The lobster, like all crustaceans, cannot grow without discarding its shell, which leaves it terribly vulnerable in the transitions.  MFA degrees are supposed to supply safety for beginners.  It’s an impossibility.  Clarity is a better goal, but a dangerous one.  Aspiring to economic and status success is deadly, the fisherman’s net that will land a writer in the hold of the economy to be prepared for consumption by boiling alive.  Bouillabaisse.

In the end I asked for a search of their "chain of evidence" as we might call it in the legal world, and someone along the line successfully located what was needed.  Once again, my task is complete.

Which takes me back to the original subject:  the acting classes of Alvina Krause, as derived from Stanislavski’s “method.”  It fit the genre of plays of the time -- lyric realism -- and the Edwardian culture which persisted on Broadway.  Miraculously, the "Method" worked even better for cinema actors.  But the “frame of reference,” went to movie stars who no longer studied the skeleton of the whole because it was achieved via image bricolage according to the taste and goals of an auteur, who was trying to satisfy investors.  What metaphor shall I suggest?  Lamphrey eels?  Sharks -- no, those are critics.  In the meantime the seas warm until the coral reefs die.

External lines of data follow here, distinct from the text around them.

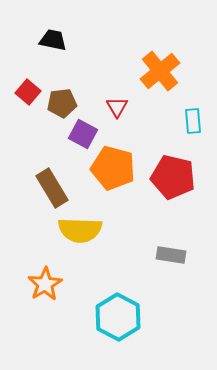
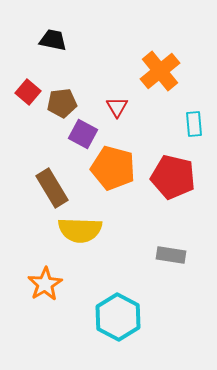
cyan rectangle: moved 1 px right, 3 px down
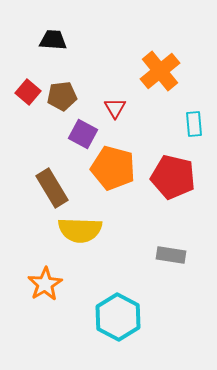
black trapezoid: rotated 8 degrees counterclockwise
brown pentagon: moved 7 px up
red triangle: moved 2 px left, 1 px down
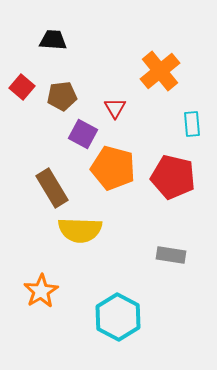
red square: moved 6 px left, 5 px up
cyan rectangle: moved 2 px left
orange star: moved 4 px left, 7 px down
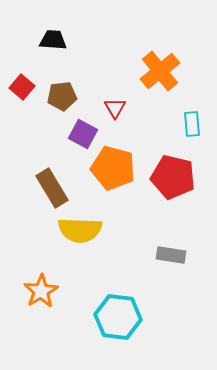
cyan hexagon: rotated 21 degrees counterclockwise
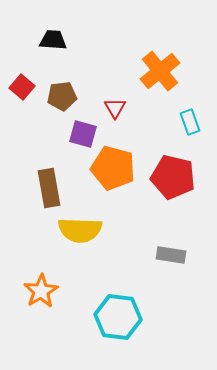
cyan rectangle: moved 2 px left, 2 px up; rotated 15 degrees counterclockwise
purple square: rotated 12 degrees counterclockwise
brown rectangle: moved 3 px left; rotated 21 degrees clockwise
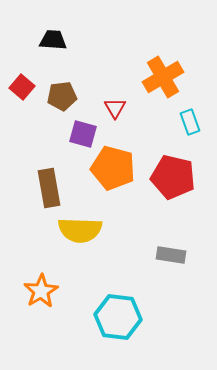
orange cross: moved 3 px right, 6 px down; rotated 9 degrees clockwise
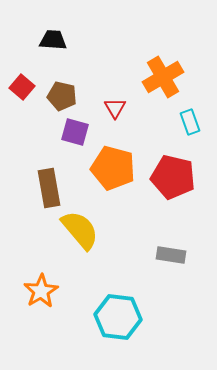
brown pentagon: rotated 20 degrees clockwise
purple square: moved 8 px left, 2 px up
yellow semicircle: rotated 132 degrees counterclockwise
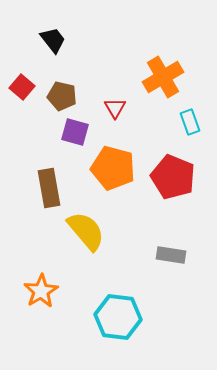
black trapezoid: rotated 48 degrees clockwise
red pentagon: rotated 9 degrees clockwise
yellow semicircle: moved 6 px right, 1 px down
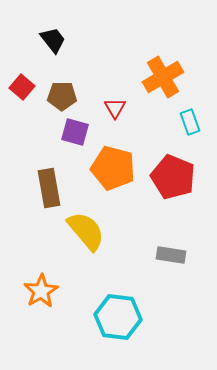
brown pentagon: rotated 12 degrees counterclockwise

I am a creature of my time and place.  I can hear the ranchers loading their cattle at the edge of town, but also I can still consider the implications of the most recent neurology studies in terms of the “Method”.  The spine of the character is metaphor and the centrality of sensations as the content of identity and memory is key, and . . .   Later.  More.

2 comments:

Chas S. Clifton said...

You have a newish Mac without a built-in mic?

Mary Strachan Scriver said...

Yeah, so? It's a Mac Mini. I don't normally need a built-in mic, but the cat likes to chew on the accessory one, so I keep it in a drawer.